В большинстве фильмов с Мэри сцены, где она не занята, кажутся скучными и механическими, будто режиссер ждет ее возвращения, которое вдохновило бы его. Но Пикфорд рассуждала иначе, заявляя, что «полностью доверяет своим режиссерам. Они нанимаются для того, чтобы вносить новые идеи и улучшать мои фильмы. Я не жду от них полного подчинения, а напротив, настаиваю, чтобы они проявляли инициативу и властность». Тем не менее, за редкими исключениями, Пикфорд выбирала талантливых, но пассивных режиссеров. В фильмах всегда ощущалась ее властная рука.

Любич считал Мэри «талантливой комедианткой» и говорил, что «комичность в ней сочетается с пафосом». Восторгаясь Мэри, он усложнил ее роль в картине.
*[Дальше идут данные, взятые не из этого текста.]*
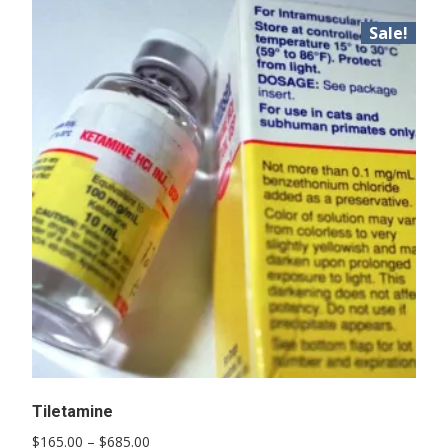
Sale!
Tiletamine
Price
$
165.00
–
$
685.00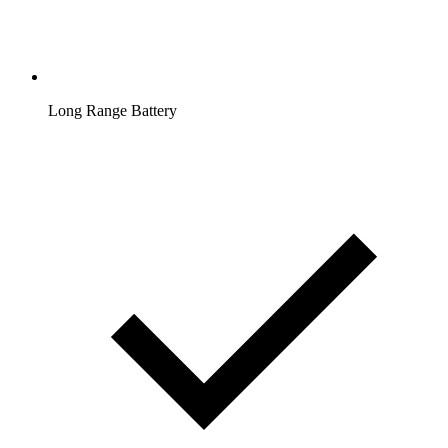
Long Range Battery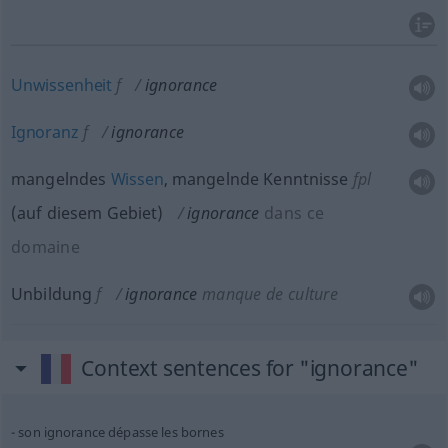
Unwissenheit
f
ignorance
Ignoranz
f
ignorance
mangelndes
Wissen
, mangelnde Kenntnisse
fpl
(
auf diesem Gebiet
)
ignorance
dans ce
domaine
Unbildung
f
ignorance
manque de culture
Context sentences for "ignorance"
son ignorance dépasse les bornes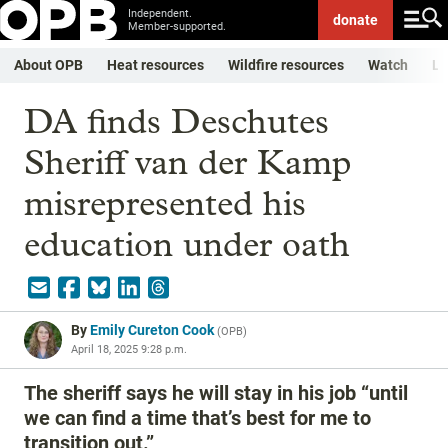
Independent.
donate
Member-supported.
About OPB
Heat resources
Wildfire resources
Watch
Li
DA finds Deschutes
Sheriff van der Kamp
misrepresented his
education under oath
By
Emily Cureton Cook
(
OPB
)
April 18, 2025 9:28 p.m.
The sheriff says he will stay in his job “until
we can find a time that’s best for me to
transition out.”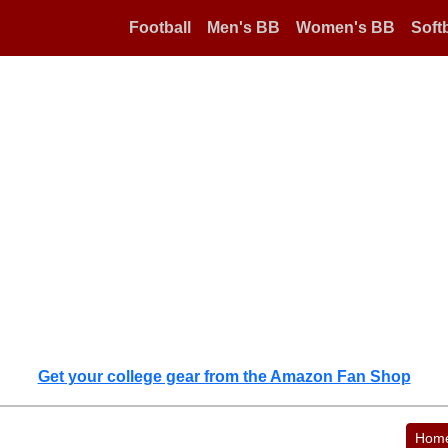
Football
Men's BB
Women's BB
Softb
Get your college gear from the Amazon Fan Shop
Hom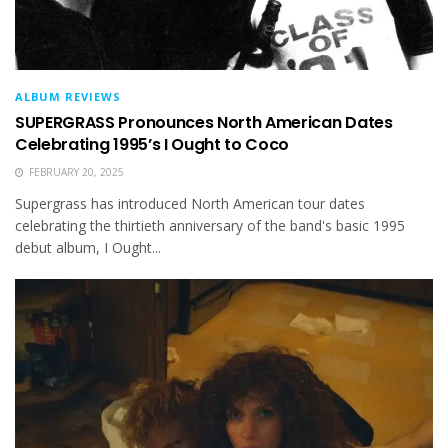
ALBUM REVIEWS
SUPERGRASS Pronounces North American Dates
Celebrating 1995’s I Ought to Coco
FEBRUARY 20, 2025
Supergrass has introduced North American tour dates
celebrating the thirtieth anniversary of the band's basic 1995
debut album, I Ought...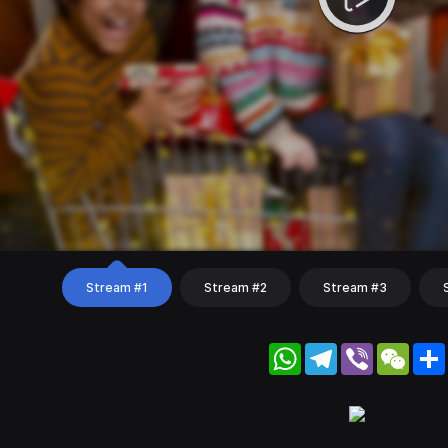
Stream #1
Stream #2
Stream #3
WhatsApp
Telegram
Viber
WeC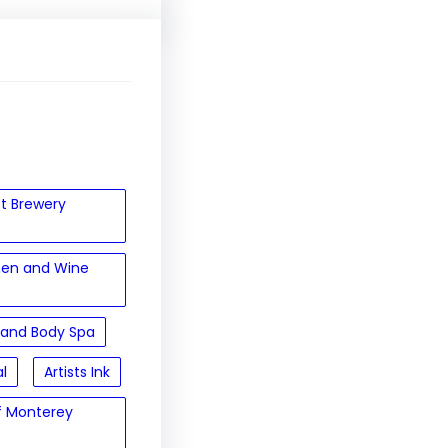
et Brewery
hen and Wine
 and Body Spa
al
Artists Ink
of Monterey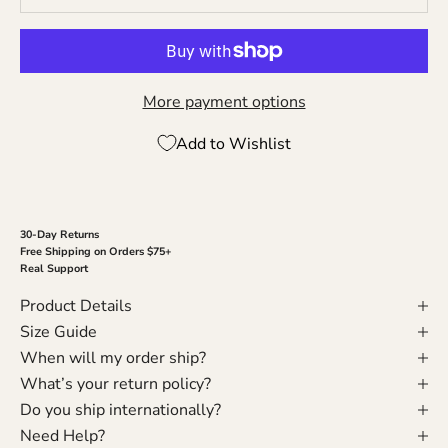
More payment options
Add to Wishlist
30-Day Returns
Free Shipping on Orders $75+
Real Support
Product Details
Size Guide
When will my order ship?
What’s your return policy?
Do you ship internationally?
Need Help?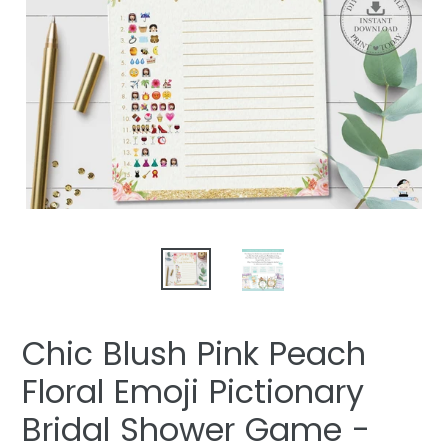
Chic Blush Pink Peach
Floral Emoji Pictionary
Bridal Shower Game -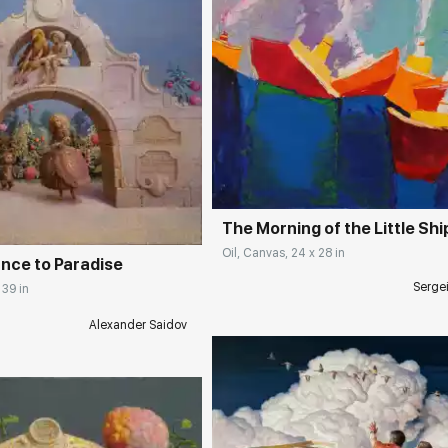
Домен:
rakovgall
rakovgallery.com
The Morning of the Little Shi
Oil, Canvas, 24 x 28 in
ance to Paradise
Serge
 39 in
Alexander Saidov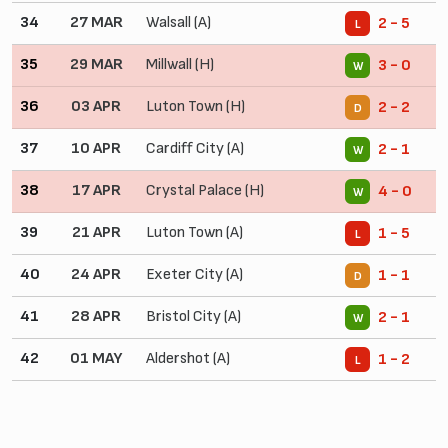
34
27 MAR
Walsall (A)
2 - 5
L
35
29 MAR
Millwall (H)
3 - 0
W
36
03 APR
Luton Town (H)
2 - 2
D
37
10 APR
Cardiff City (A)
2 - 1
W
38
17 APR
Crystal Palace (H)
4 - 0
W
39
21 APR
Luton Town (A)
1 - 5
L
40
24 APR
Exeter City (A)
1 - 1
D
41
28 APR
Bristol City (A)
2 - 1
W
42
01 MAY
Aldershot (A)
1 - 2
L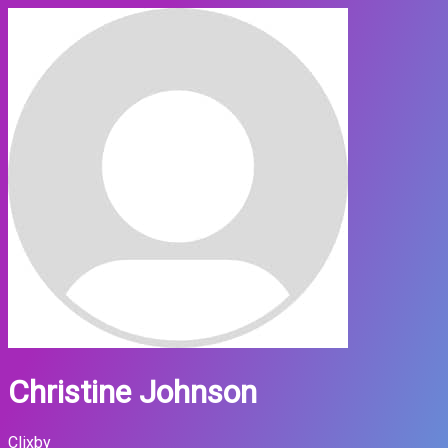
Christine Johnson
Clixby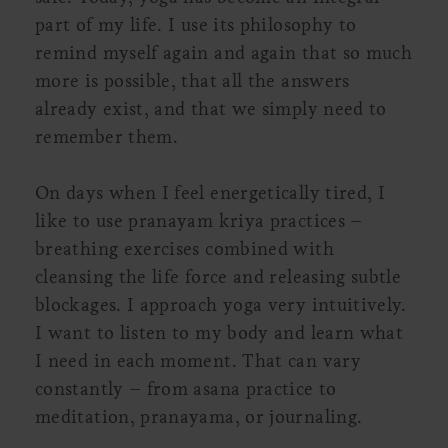
part of my life. I use its philosophy to
remind myself again and again that so much
more is possible, that all the answers
already exist, and that we simply need to
remember them.
On days when I feel energetically tired, I
like to use pranayam kriya practices –
breathing exercises combined with
cleansing the life force and releasing subtle
blockages. I approach yoga very intuitively.
I want to listen to my body and learn what
I need in each moment. That can vary
constantly – from asana practice to
meditation, pranayama, or journaling.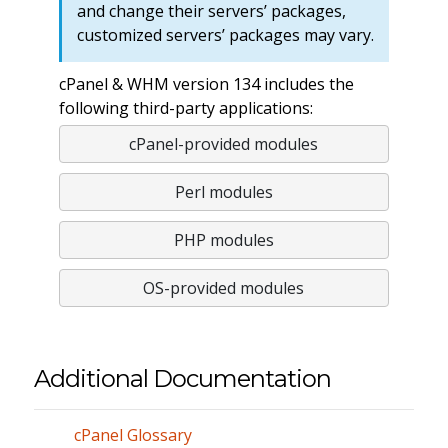
and change their servers’ packages,
customized servers’ packages may vary.
cPanel & WHM version 134 includes the
following third-party applications:
cPanel-provided modules
Perl modules
PHP modules
OS-provided modules
Additional Documentation
cPanel Glossary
Несмотря на то, что в финале фильма торжествует добродетель, «Розита» является определенно модернистским произведением искусства; героиня трезво смотрит на жизнь и насквозь видит всю безнравственность мадридского королевского двора. Важнее всего то, что Любич сумел наполнить живой динамикой даже те эпизоды, где нет Пикфорд, как, например, в сцене, где королева узнает о неверности мужа и искусно плетет сеть интриг, чтобы вернуть его назад.

Фильм принес более миллиона долларов, и воодушевленная Пикфорд подписала с Любичем контракт на постановку еще трех картин. Но затем что-то произошло — необдуманное замечание или личное оскорбление, — и она расторгла договор. Внезапно «Розита» стала «самой плохой» ее картиной. Возможно, ее задели отзывы провинциальной прессы. «Это не та картина, которую хотели бы видеть почитатели Пикфорд», — писал репортер из Аллентауна, штат Пенсильвания.